*** Begin section ***
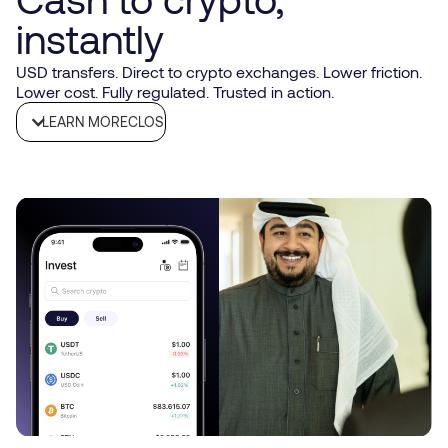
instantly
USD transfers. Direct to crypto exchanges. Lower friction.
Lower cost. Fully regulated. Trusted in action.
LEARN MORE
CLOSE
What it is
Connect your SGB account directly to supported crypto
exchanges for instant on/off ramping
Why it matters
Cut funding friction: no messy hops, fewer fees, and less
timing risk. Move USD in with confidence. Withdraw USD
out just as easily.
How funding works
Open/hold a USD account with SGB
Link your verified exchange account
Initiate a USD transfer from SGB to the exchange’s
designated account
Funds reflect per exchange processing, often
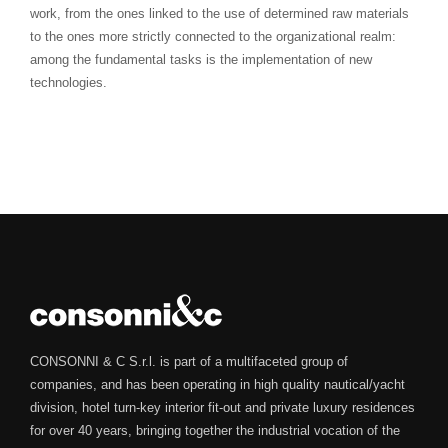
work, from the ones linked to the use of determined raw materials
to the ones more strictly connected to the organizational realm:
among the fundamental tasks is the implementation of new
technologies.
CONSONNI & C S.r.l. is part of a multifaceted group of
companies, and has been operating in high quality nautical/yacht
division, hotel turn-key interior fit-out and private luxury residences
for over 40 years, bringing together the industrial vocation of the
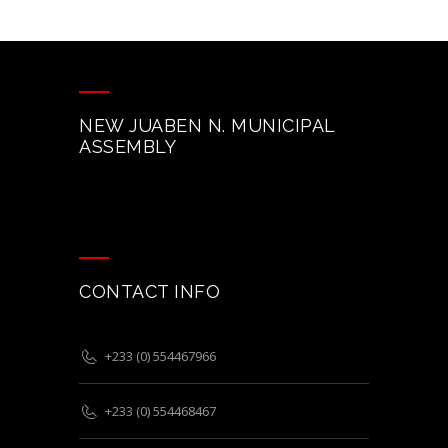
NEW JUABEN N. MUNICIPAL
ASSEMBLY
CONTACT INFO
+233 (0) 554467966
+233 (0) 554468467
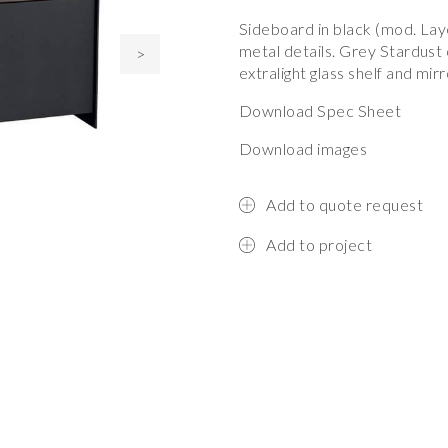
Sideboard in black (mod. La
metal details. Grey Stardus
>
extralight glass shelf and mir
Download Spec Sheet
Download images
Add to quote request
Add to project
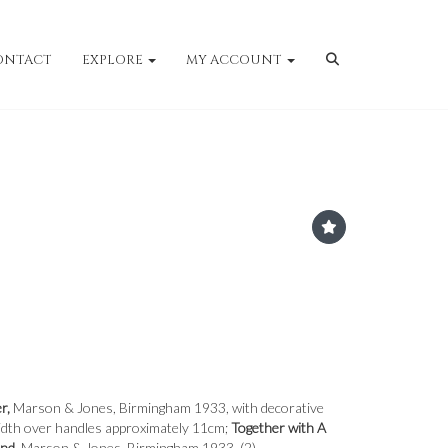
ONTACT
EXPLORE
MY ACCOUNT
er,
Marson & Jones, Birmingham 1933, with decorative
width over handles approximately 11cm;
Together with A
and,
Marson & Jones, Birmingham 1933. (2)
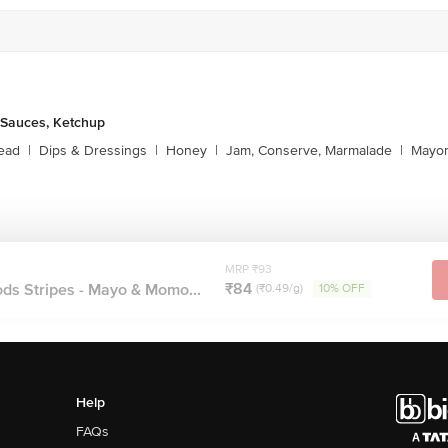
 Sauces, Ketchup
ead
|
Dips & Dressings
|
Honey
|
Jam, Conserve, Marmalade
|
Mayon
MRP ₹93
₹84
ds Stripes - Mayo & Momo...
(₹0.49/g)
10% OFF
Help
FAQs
*** End section ***
*** Begin section ***
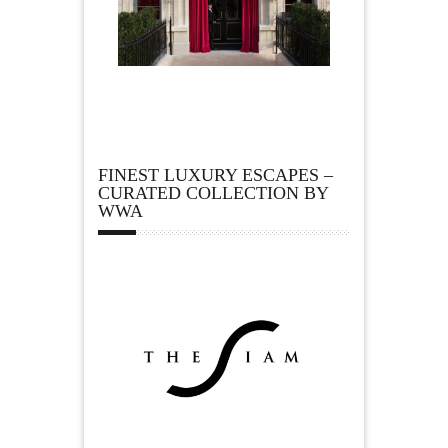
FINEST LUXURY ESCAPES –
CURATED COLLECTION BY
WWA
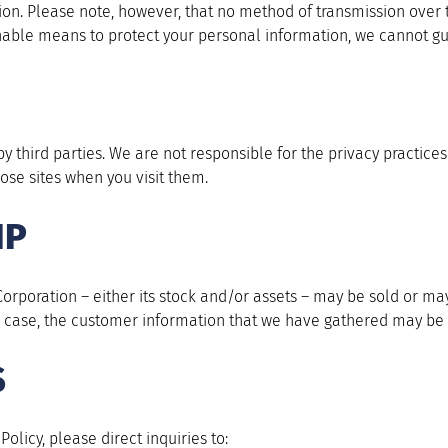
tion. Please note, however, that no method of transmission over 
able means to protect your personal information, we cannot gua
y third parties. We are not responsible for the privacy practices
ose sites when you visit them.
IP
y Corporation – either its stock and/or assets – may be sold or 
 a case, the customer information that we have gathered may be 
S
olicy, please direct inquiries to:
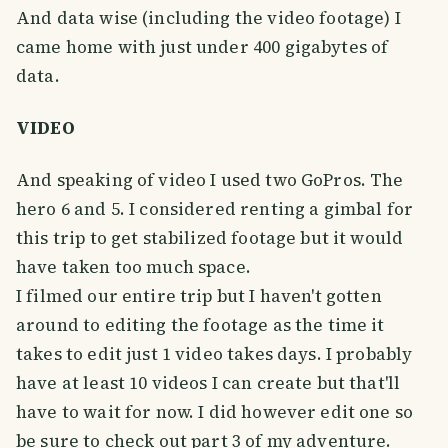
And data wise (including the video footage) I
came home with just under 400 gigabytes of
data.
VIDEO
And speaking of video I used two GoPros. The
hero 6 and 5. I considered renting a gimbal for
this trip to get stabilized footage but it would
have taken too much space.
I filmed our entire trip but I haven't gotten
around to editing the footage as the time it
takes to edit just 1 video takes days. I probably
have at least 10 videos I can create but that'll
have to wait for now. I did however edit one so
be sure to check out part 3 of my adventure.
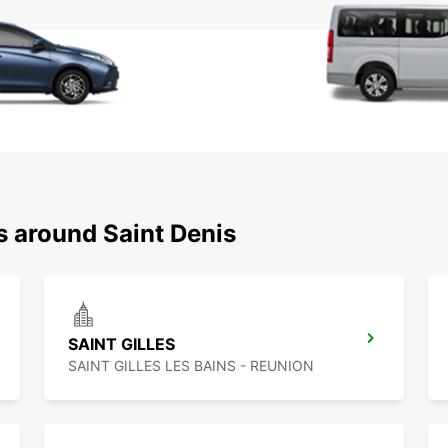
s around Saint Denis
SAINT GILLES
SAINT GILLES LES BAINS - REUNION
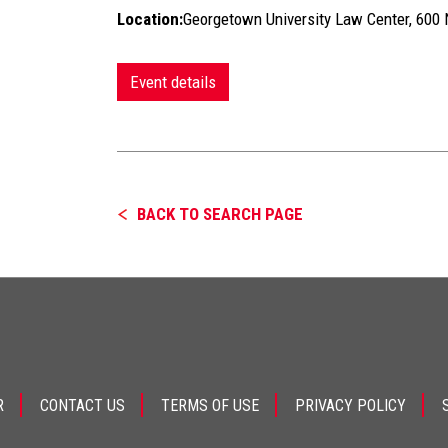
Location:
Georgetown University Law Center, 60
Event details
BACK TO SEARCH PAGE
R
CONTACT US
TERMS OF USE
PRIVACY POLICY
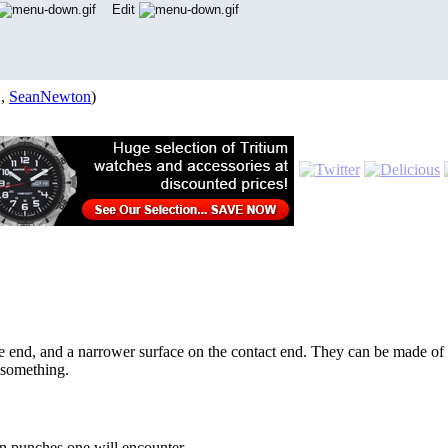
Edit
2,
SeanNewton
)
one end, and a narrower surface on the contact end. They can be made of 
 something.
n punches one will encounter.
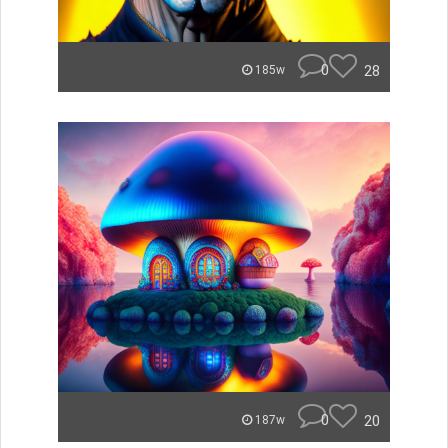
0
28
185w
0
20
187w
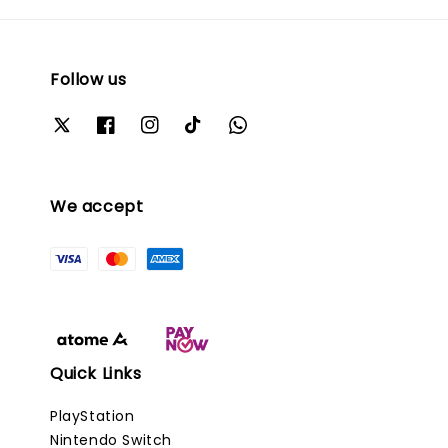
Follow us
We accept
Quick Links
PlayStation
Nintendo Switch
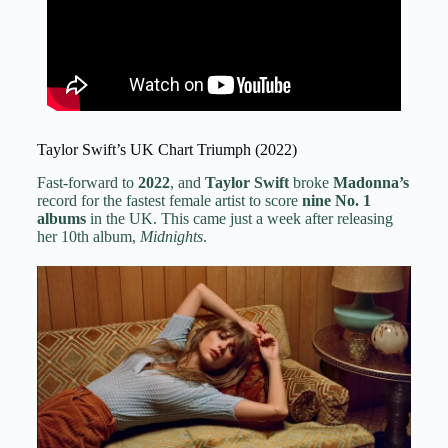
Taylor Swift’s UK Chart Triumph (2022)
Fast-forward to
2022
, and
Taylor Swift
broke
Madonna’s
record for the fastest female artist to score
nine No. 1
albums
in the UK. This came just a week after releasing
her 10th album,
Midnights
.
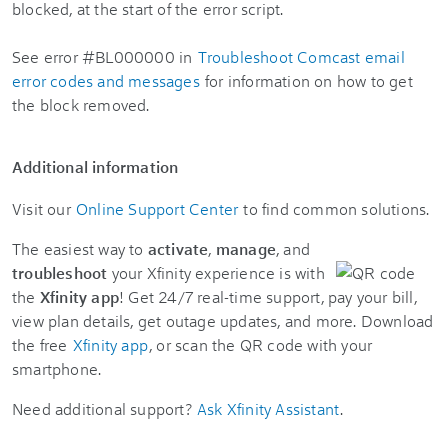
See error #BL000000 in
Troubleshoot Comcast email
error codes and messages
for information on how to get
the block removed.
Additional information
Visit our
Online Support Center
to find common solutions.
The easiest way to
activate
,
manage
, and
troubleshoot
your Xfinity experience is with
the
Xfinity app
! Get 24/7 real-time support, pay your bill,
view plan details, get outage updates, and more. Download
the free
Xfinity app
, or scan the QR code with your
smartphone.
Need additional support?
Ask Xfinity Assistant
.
*** End section ***
**EXERCISE:** In the material above, how many lines include the word "friction"? State that number alone.

**RESULT BELOW:** 2